Article Text
Abstract
Please confirm that an ethics committee approval has been applied for or granted: Not relevant
Background and Aims Pain management after head and neck cancer free flap reconstruction is complicated by the different sites of surgery; the primary cancer site and the donor flap site. Perioperative analgesia has moved towards multi-modal analgesia (MMA) and this technique has been endorsed by the Society for Head and Neck Anesthesia (1). Although the primary cancer site is not conducive to conventional regional anaesthesia (RA) techniques, the donor flap site is often harvested from peripheral limbs and RA can play a key component of MMA. The aim of this report is to describe our current intraoperative analgesic regimes for patients undergoing free flap (FF) reconstruction for head and neck cancer surgery.
Methods This is a retrospective review of adult patients undergoing elective head and neck FF reconstructive surgery over an 8 month period (September 2023-April 2024) at a tertiary hospital (50-60 cases/year). Patients who underwent rescue FF or regional flaps were excluded.

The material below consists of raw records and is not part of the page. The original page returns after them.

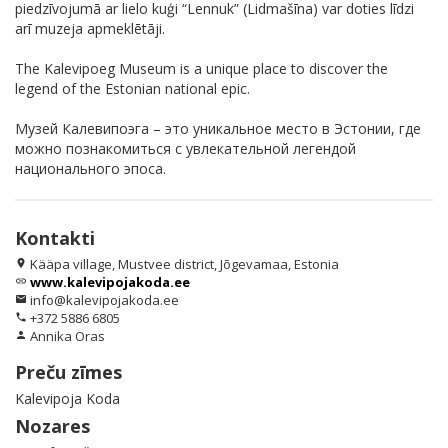
piedzīvojumā ar lielo kuģi “Lennuk” (Lidmašīna) var doties līdzi
arī muzeja apmeklētāji.
The Kalevipoeg Museum is a unique place to discover the
legend of the Estonian national epic.
Музей Калевипоэга – это уникальное место в Эстонии, где
можно познакомиться с увлекательной легендой
национального эпоса.
Kontakti
Kääpa village, Mustvee district, Jõgevamaa, Estonia
location_on
www.kalevipojakoda.ee
link
info@kalevipojakoda.ee
email
+372 5886 6805
phone
Annika Oras
person
Preču zīmes
Kalevipoja Koda
Nozares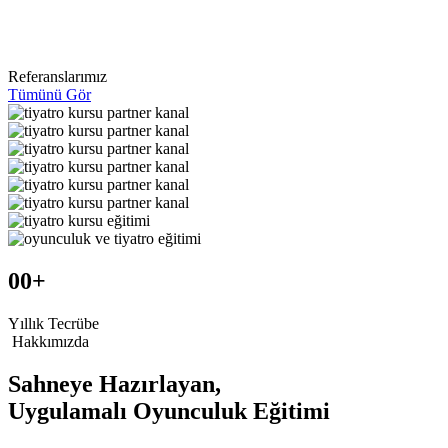
Referanslarımız
Tümünü Gör
00
+
Yıllık Tecrübe
Hakkımızda
Sahneye Hazırlayan,
Uygulamalı Oyunculuk Eğitimi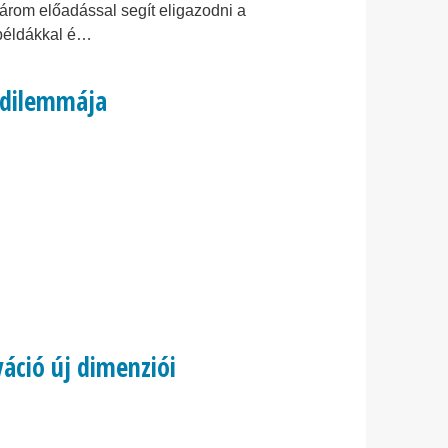
árom előadással segít eligazodni a
 példákkal é…
a dilemmája
áció új dimenziói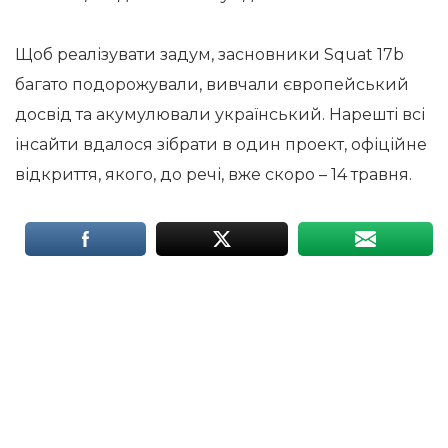
Щоб реалізувати задум, засновники Squat 17b
багато подорожували, вивчали європейський
досвід та акумулювали український. Нарешті всі
інсайти вдалося зібрати в один проект, офіційне
відкриття, якого, до речі, вже скоро – 14 травня.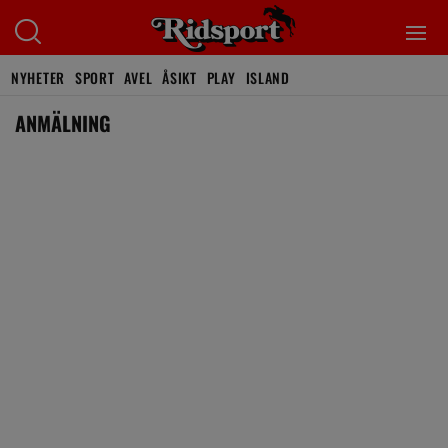
NYHETER
SPORT
AVEL
ÅSIKT
PLAY
ISLAND
ANMÄLNING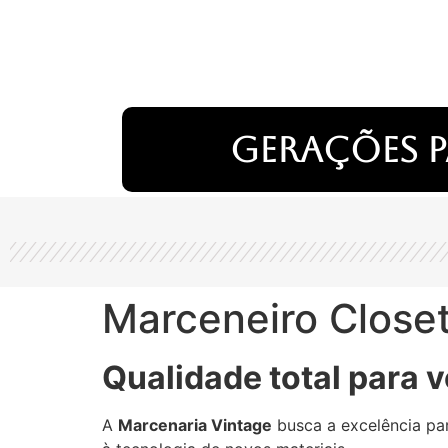
Gerações p
Marceneiro Close
Qualidade total para v
A
Marcenaria Vintage
busca a excelência par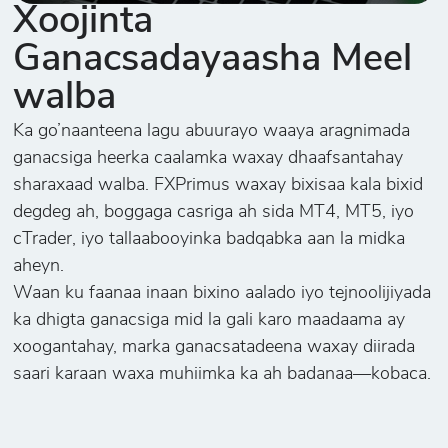
Xoojinta
Ganacsadayaasha Meel
walba
Ka go’naanteena lagu abuurayo waaya aragnimada
ganacsiga heerka caalamka waxay dhaafsantahay
sharaxaad walba. FXPrimus waxay bixisaa kala bixid
degdeg ah, boggaga casriga ah sida MT4, MT5, iyo
cTrader, iyo tallaabooyinka badqabka aan la midka
aheyn.
Waan ku faanaa inaan bixino aalado iyo tejnoolijiyada
ka dhigta ganacsiga mid la gali karo maadaama ay
xoogantahay, marka ganacsatadeena waxay diirada
saari karaan waxa muhiimka ka ah badanaa—kobaca.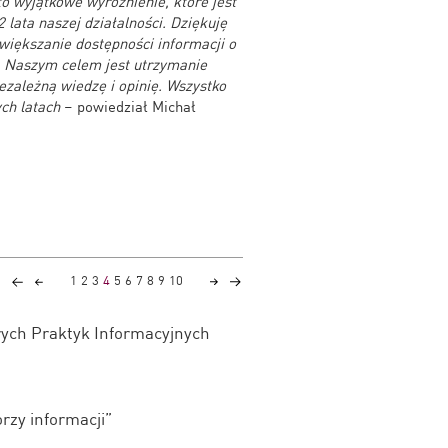
o wyjątkowe wyróżnienie, które jest
 lata naszej działalności. Dziękuję
iększanie dostępności informacji o
. Naszym celem jest utrzymanie
zależną wiedzę i opinię. Wszystko
ch latach
– powiedział Michał
1
2
3
4
5
6
7
8
9
10
rych Praktyk Informacyjnych
rzy informacji”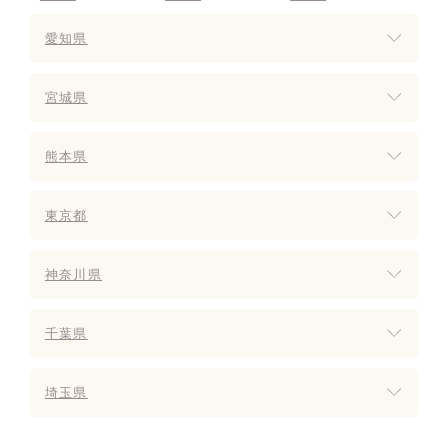
愛知県
宮城県
熊本県
東京都
神奈川県
千葉県
埼玉県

Results 28 patients received FF reconstruction surgery with 29 flaps (table 1). All patients received MMA adjuncts in combination with opioids, with a significant proportion of patients receiving RA after flap harvesting (table 2). The commonest RA technique performed targeted the femoral nerve, reflecting the most frequent flap harvested (ALT), with popliteal blocks used for fibula flaps (chart 1).
Conclusions At our centre we demonstrated a high level of MMA, including RA, for patients undergoing head and neck cancer FF reconstruction. We advocate that ‘Plan A’ blocks can be used as part of MMA to reduce perioperative opioids and their associated side-effects.